= Beginning of Section =
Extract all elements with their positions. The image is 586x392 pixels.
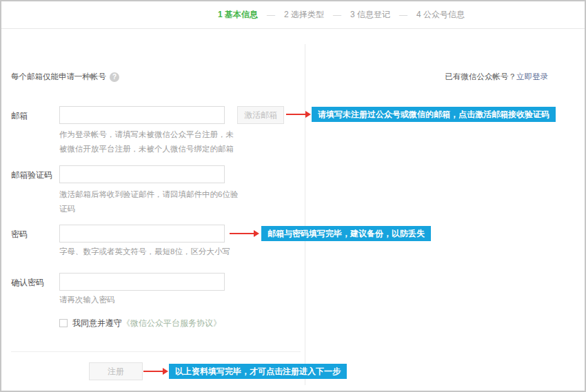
- steps-nav: 1 基本信息 — 2 选择类型 — 3 信息登记 — 4 公众号信息: [1, 1, 585, 29]
- login-now-link[interactable]: 立即登录: [516, 72, 548, 81]
- service-agreement-link[interactable]: 《微信公众平台服务协议》: [122, 318, 221, 328]
- agreement-row: 我同意并遵守《微信公众平台服务协议》: [72, 318, 221, 329]
- email-label: 邮箱: [11, 110, 28, 122]
- annotation-arrow-email: [286, 111, 311, 118]
- step-basic-info: 1 基本信息: [218, 9, 258, 21]
- password-input[interactable]: [59, 225, 225, 243]
- confirm-password-label: 确认密码: [11, 277, 44, 289]
- password-label: 密码: [11, 229, 28, 240]
- annotation-arrow-register: [143, 368, 168, 375]
- annotation-register: 以上资料填写完毕，才可点击注册进入下一步: [169, 364, 347, 379]
- annotation-email: 请填写未注册过公众号或微信的邮箱，点击激活邮箱接收验证码: [312, 107, 556, 122]
- agreement-checkbox[interactable]: [59, 319, 68, 327]
- email-limit-note: 每个邮箱仅能申请一种帐号 ?: [11, 72, 119, 82]
- step-account-info: 4 公众号信息: [416, 9, 465, 21]
- vertical-divider: [305, 44, 305, 385]
- activate-email-button[interactable]: 激活邮箱: [237, 106, 284, 124]
- password-help-text: 字母、数字或者英文符号，最短8位，区分大小写: [59, 245, 245, 259]
- email-code-label: 邮箱验证码: [11, 169, 52, 181]
- login-prompt: 已有微信公众帐号？: [445, 72, 517, 81]
- step-choose-type: 2 选择类型: [284, 9, 324, 21]
- register-button[interactable]: 注册: [89, 362, 143, 380]
- login-area: 已有微信公众帐号？立即登录: [445, 72, 549, 82]
- step-separator: —: [267, 10, 275, 20]
- agreement-text: 我同意并遵守: [72, 318, 122, 328]
- email-code-input[interactable]: [59, 165, 225, 183]
- annotation-password: 邮箱与密码填写完毕，建议备份，以防丢失: [261, 226, 431, 241]
- help-question-icon[interactable]: ?: [110, 72, 119, 82]
- email-input[interactable]: [59, 106, 225, 124]
- email-help-text: 作为登录帐号，请填写未被微信公众平台注册，未 被微信开放平台注册，未被个人微信号…: [59, 127, 245, 156]
- step-separator: —: [333, 10, 341, 20]
- annotation-arrow-password: [230, 230, 259, 237]
- email-code-help-text: 激活邮箱后将收到验证邮件，请回填邮件中的6位验 证码: [59, 187, 245, 216]
- step-info-registration: 3 信息登记: [350, 9, 390, 21]
- confirm-password-help-text: 请再次输入密码: [59, 293, 245, 307]
- confirm-password-input[interactable]: [59, 273, 225, 291]
- form-separator-line: [11, 351, 301, 352]
- registration-page: 1 基本信息 — 2 选择类型 — 3 信息登记 — 4 公众号信息 每个邮箱仅…: [0, 0, 586, 392]
- email-limit-note-text: 每个邮箱仅能申请一种帐号: [11, 72, 106, 82]
- step-separator: —: [399, 10, 407, 20]
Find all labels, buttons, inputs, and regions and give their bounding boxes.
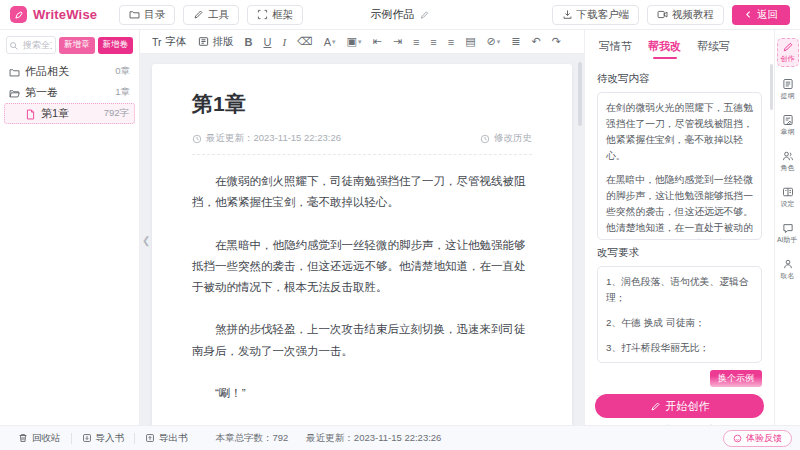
strip-item-outline[interactable]: 提纲 xyxy=(777,76,799,103)
tree-item-volume-1[interactable]: 第一卷 1章 xyxy=(4,82,135,103)
source-paragraph: 在剑的微弱火光的照耀下，五德勉强挡住了一刀，尽管视线被阻挡，他紧紧握住宝剑，毫不… xyxy=(606,100,753,163)
recycle-bin-button[interactable]: 回收站 xyxy=(8,432,71,445)
people-icon xyxy=(782,150,794,162)
tab-help-rewrite[interactable]: 帮我改 xyxy=(648,39,681,58)
top-bar: WriteWise 目录 工具 框架 示例作品 下载客户端 视频教程 xyxy=(0,0,800,30)
add-chapter-button[interactable]: 新增章 xyxy=(59,37,95,54)
download-client-button[interactable]: 下载客户端 xyxy=(552,5,640,25)
right-tool-strip: 创作 提纲 章纲 角色 设定 AI助手 xyxy=(775,30,800,425)
align-right-icon[interactable]: ≡ xyxy=(448,36,454,48)
requirement-item: 1、润色段落、语句优美、逻辑合理； xyxy=(606,274,753,306)
align-center-icon[interactable]: ≡ xyxy=(430,36,436,48)
clear-format-icon[interactable]: ⌫ xyxy=(297,35,313,48)
underline-icon[interactable]: U xyxy=(263,36,271,48)
strip-item-settings[interactable]: 设定 xyxy=(777,184,799,211)
chapter-sidebar: 新增章 新增卷 作品相关 0章 第一卷 1章 xyxy=(0,30,140,425)
panel-tabs: 写情节 帮我改 帮续写 xyxy=(585,30,774,64)
tree-item-count: 0章 xyxy=(115,65,130,78)
editor-scrollbar[interactable] xyxy=(578,62,582,126)
bold-icon[interactable]: B xyxy=(245,36,253,48)
editor-paper[interactable]: 第1章 最近更新：2023-11-15 22:23:26 修改历史 在微弱的剑火… xyxy=(152,64,572,425)
line-spacing-icon[interactable]: ≣ xyxy=(511,35,520,48)
download-icon xyxy=(562,9,573,20)
app-logo: WriteWise xyxy=(10,6,97,23)
import-icon xyxy=(82,433,92,443)
tree-item-chapter-1[interactable]: 第1章 792字 xyxy=(4,103,135,124)
sidebar-toolbar: 新增章 新增卷 xyxy=(4,36,135,61)
typeset-icon xyxy=(198,36,209,47)
strip-item-naming[interactable]: 取名 xyxy=(777,256,799,283)
word-count: 本章总字数：792 xyxy=(216,432,289,445)
trash-icon xyxy=(18,433,28,443)
last-updated: 最近更新：2023-11-15 22:23:26 xyxy=(192,132,341,145)
insert-image-icon[interactable]: ▤ xyxy=(465,35,475,48)
collapse-sidebar-icon[interactable]: ❮ xyxy=(142,234,150,245)
italic-icon[interactable]: I xyxy=(282,36,286,48)
caret-down-icon: ▾ xyxy=(497,38,501,46)
tools-button[interactable]: 工具 xyxy=(183,5,239,25)
strip-item-create[interactable]: 创作 xyxy=(777,38,799,67)
font-color-icon[interactable]: A▾ xyxy=(324,36,336,48)
strip-item-ai-assistant[interactable]: AI助手 xyxy=(777,220,799,247)
indent-decrease-icon[interactable]: ⇤ xyxy=(372,35,381,48)
clock-icon xyxy=(192,134,202,144)
typeset-menu[interactable]: 排版 xyxy=(198,35,234,49)
tab-help-continue[interactable]: 帮续写 xyxy=(697,39,730,58)
folder-open-icon xyxy=(9,87,20,99)
requirement-item: 2、午德 换成 司徒南； xyxy=(606,315,753,331)
outline-icon xyxy=(782,78,794,90)
strip-item-characters[interactable]: 角色 xyxy=(777,148,799,175)
back-button[interactable]: 返回 xyxy=(732,5,790,25)
tree-item-count: 792字 xyxy=(104,107,129,120)
strip-item-chapter-outline[interactable]: 章纲 xyxy=(777,112,799,139)
catalog-button[interactable]: 目录 xyxy=(119,5,175,25)
export-book-button[interactable]: 导出书 xyxy=(135,432,198,445)
highlight-color-icon[interactable]: ▣▾ xyxy=(347,35,362,48)
top-bar-right: 下载客户端 视频教程 返回 xyxy=(552,5,791,25)
edit-title-icon[interactable] xyxy=(420,10,430,20)
feedback-button[interactable]: 体验反馈 xyxy=(723,430,792,447)
setting-book-icon xyxy=(782,186,794,198)
redo-icon[interactable]: ↷ xyxy=(552,35,561,48)
align-left-icon[interactable]: ≡ xyxy=(413,36,419,48)
indent-increase-icon[interactable]: ⇥ xyxy=(393,35,402,48)
no-format-icon[interactable]: ⊘▾ xyxy=(487,35,501,48)
video-tutorial-button[interactable]: 视频教程 xyxy=(647,5,724,25)
start-create-button[interactable]: 开始创作 xyxy=(595,394,764,418)
add-volume-button[interactable]: 新增卷 xyxy=(98,37,134,54)
status-bar: 回收站 导入书 导出书 本章总字数：792 最近更新：2023-11-15 22… xyxy=(0,425,800,450)
requirements-box[interactable]: 1、润色段落、语句优美、逻辑合理； 2、午德 换成 司徒南； 3、打斗桥段华丽无… xyxy=(597,266,762,363)
export-icon xyxy=(145,433,155,443)
result-paragraph: 在微弱的剑火照耀下，司徒南勉强挡住了一刀，尽管视线被阻挡，他紧紧握住宝剑，毫不敢… xyxy=(597,422,762,425)
result-reference: 在微弱的剑火照耀下，司徒南勉强挡住了一刀，尽管视线被阻挡，他紧紧握住宝剑，毫不敢… xyxy=(597,422,762,425)
chapter-meta: 最近更新：2023-11-15 22:23:26 修改历史 xyxy=(192,132,532,155)
rewrite-source-box[interactable]: 在剑的微弱火光的照耀下，五德勉强挡住了一刀，尽管视线被阻挡，他紧紧握住宝剑，毫不… xyxy=(597,92,762,240)
editor-column: Tr 字体 排版 B U I ⌫ A▾ ▣▾ ⇤ ⇥ ≡ ≡ ≡ ▤ ⊘▾ xyxy=(140,30,585,425)
caret-down-icon: ▾ xyxy=(358,38,362,46)
source-paragraph: 在黑暗中，他隐约感觉到一丝轻微的脚步声，这让他勉强能够抵挡一些突然的袭击，但这还… xyxy=(606,172,753,240)
undo-icon[interactable]: ↶ xyxy=(532,35,541,48)
document-title-area: 示例作品 xyxy=(371,7,430,22)
paragraph: 在微弱的剑火照耀下，司徒南勉强挡住了一刀，尽管视线被阻挡，他紧紧握住宝剑，毫不敢… xyxy=(192,171,532,214)
tree-item-label: 作品相关 xyxy=(25,64,69,79)
writewise-app: WriteWise 目录 工具 框架 示例作品 下载客户端 视频教程 xyxy=(0,0,800,450)
tree-item-count: 1章 xyxy=(115,86,130,99)
requirements-label: 改写要求 xyxy=(597,246,762,260)
chapter-title: 第1章 xyxy=(192,90,532,118)
revision-history-link[interactable]: 修改历史 xyxy=(480,132,532,145)
frame-button[interactable]: 框架 xyxy=(247,5,303,25)
pen-icon xyxy=(782,41,794,53)
main-row: 新增章 新增卷 作品相关 0章 第一卷 1章 xyxy=(0,30,800,425)
chat-bubble-icon xyxy=(782,222,794,234)
tree-item-work-related[interactable]: 作品相关 0章 xyxy=(4,61,135,82)
tree-item-label: 第1章 xyxy=(41,106,69,121)
file-icon xyxy=(25,108,36,120)
folder-icon xyxy=(9,66,20,78)
import-book-button[interactable]: 导入书 xyxy=(72,432,135,445)
font-menu[interactable]: Tr 字体 xyxy=(152,35,187,49)
document-title: 示例作品 xyxy=(371,7,415,22)
smiley-icon xyxy=(733,434,742,443)
search-box xyxy=(6,36,56,54)
tab-write-plot[interactable]: 写情节 xyxy=(599,39,632,58)
chapter-body[interactable]: 在微弱的剑火照耀下，司徒南勉强挡住了一刀，尽管视线被阻挡，他紧紧握住宝剑，毫不敢… xyxy=(192,155,532,425)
= End of Section =
**PROBLEM TO WORK ON:**
Check every line above for the word "语句优美" and copy those that have it.

**RESPONSE AREA:**
requirement-item: 1、润色段落、语句优美、逻辑合理； xyxy=(606,274,753,306)
requirements-box[interactable]: 1、润色段落、语句优美、逻辑合理； 2、午德 换成 司徒南； 3、打斗桥段华丽无… xyxy=(597,266,762,363)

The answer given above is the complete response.